At the same time, Gretchen Busl, the Graduate School’s associate program director of grants and fellowships, conducted a writing camp for graduate students applying for grants and fellowships. The program, launched with 12 students last year, drew 18 participants every day and another half-dozen who attended some sessions.

“I saw the boot camp model for dissertations, and I thought it would be perfect,” she says, adding that the break came about a month before application deadlines, when students should be revising their applications. Some of them wrote multiple entire grant applications from scratch. Some revised different portions such as essays. They all had different goals for the week.”

Participants came from a variety of disciplines, including physics, biology, history, theology, computer engineering and psychology. The all-day sessions included half-hour talks on such topics as the essay’s genre; the importance of claims, proof and evidence; appropriate self-promotion; understanding the audience; and revising for precision.
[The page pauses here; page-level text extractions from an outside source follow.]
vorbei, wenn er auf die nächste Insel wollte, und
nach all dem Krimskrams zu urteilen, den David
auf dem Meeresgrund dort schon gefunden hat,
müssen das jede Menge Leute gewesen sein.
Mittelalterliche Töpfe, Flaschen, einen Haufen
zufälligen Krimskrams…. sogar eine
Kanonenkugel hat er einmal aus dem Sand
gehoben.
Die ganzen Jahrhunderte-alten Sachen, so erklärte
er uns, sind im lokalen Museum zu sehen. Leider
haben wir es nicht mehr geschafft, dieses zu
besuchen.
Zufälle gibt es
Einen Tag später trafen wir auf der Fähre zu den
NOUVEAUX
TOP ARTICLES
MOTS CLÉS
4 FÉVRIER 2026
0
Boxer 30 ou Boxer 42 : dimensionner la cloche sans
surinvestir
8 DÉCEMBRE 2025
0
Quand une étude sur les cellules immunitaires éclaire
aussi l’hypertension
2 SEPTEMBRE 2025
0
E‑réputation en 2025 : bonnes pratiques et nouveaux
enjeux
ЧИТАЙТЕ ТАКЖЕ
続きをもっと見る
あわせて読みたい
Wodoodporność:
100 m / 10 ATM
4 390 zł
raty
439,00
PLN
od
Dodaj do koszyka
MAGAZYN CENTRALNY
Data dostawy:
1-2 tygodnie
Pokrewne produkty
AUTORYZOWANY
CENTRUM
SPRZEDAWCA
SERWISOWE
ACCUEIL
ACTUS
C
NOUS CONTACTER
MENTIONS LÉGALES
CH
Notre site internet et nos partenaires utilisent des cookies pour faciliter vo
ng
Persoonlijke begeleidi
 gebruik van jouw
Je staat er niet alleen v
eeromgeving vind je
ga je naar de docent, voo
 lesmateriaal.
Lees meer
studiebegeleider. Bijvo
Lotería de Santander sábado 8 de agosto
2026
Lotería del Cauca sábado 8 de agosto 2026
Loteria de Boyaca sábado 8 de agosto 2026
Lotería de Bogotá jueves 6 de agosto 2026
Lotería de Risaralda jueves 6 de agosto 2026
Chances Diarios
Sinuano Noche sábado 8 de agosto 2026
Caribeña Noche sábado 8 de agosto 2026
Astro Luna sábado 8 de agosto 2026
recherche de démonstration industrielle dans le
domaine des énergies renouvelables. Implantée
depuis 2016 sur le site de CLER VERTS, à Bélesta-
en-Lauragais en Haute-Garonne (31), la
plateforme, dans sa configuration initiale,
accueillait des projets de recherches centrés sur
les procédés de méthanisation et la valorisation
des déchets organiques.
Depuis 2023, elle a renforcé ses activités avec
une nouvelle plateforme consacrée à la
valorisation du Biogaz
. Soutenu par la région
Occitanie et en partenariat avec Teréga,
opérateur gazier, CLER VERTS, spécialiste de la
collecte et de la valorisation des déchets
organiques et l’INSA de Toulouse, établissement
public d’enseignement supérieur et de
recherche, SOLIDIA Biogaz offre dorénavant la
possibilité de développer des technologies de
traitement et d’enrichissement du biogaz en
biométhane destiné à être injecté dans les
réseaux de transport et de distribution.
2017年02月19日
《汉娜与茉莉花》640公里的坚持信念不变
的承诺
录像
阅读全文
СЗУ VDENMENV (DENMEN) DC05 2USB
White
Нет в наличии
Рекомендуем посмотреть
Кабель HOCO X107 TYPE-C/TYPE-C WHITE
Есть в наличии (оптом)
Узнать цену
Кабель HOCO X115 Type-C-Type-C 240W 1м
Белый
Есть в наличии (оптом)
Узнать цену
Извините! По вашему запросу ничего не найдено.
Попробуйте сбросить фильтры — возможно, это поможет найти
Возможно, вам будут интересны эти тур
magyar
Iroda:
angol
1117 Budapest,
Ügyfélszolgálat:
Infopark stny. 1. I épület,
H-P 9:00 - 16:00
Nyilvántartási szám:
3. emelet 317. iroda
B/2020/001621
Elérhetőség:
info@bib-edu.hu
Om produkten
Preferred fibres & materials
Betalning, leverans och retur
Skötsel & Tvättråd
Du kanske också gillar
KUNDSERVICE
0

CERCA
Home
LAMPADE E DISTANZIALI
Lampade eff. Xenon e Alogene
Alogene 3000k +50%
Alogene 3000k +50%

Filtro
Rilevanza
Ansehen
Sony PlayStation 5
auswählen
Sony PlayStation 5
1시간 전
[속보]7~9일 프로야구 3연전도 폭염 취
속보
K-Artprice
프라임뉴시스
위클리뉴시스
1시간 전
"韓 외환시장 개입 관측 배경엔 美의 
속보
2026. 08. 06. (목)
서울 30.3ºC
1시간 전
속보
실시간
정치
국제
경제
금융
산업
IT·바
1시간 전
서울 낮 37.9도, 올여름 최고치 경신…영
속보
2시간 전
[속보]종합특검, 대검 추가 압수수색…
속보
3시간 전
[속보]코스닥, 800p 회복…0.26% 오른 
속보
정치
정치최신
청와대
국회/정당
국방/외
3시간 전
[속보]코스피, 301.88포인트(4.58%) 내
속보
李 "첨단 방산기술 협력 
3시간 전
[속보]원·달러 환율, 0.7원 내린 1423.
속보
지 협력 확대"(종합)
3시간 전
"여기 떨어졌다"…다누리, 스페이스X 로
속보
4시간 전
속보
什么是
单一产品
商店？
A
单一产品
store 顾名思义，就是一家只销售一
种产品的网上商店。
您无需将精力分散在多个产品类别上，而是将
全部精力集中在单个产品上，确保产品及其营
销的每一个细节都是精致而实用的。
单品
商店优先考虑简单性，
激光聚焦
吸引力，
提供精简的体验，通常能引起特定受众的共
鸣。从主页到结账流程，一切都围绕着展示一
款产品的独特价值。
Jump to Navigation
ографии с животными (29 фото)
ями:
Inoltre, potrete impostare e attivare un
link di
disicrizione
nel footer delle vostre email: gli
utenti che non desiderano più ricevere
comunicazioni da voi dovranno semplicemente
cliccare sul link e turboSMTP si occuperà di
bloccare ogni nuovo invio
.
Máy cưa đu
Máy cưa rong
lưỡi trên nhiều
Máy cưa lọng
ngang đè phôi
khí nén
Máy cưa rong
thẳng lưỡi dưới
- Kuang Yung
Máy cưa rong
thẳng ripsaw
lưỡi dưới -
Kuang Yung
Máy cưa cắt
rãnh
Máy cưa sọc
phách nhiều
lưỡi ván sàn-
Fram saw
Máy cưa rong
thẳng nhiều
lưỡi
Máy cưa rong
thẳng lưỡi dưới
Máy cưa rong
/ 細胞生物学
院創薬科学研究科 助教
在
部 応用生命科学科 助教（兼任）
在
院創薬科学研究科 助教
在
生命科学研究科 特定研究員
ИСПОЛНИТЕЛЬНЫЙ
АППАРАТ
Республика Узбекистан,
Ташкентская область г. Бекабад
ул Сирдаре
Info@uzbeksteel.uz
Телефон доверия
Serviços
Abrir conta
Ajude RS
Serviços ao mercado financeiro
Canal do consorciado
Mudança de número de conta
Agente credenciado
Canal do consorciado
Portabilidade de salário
Most of the time was spent on writing, with access all day to Busl, who reviewed 48 drafts, and other experts in the afternoon from the Writing Center and English for Academic Purposes.

“It’s a very specific genre—regardless of discipline, project or opportunity, there are similar models,” Busl says. Beyond the immediate application, she says, the professional development program trains students with skills that will serve them as faculty members when they apply for larger grants.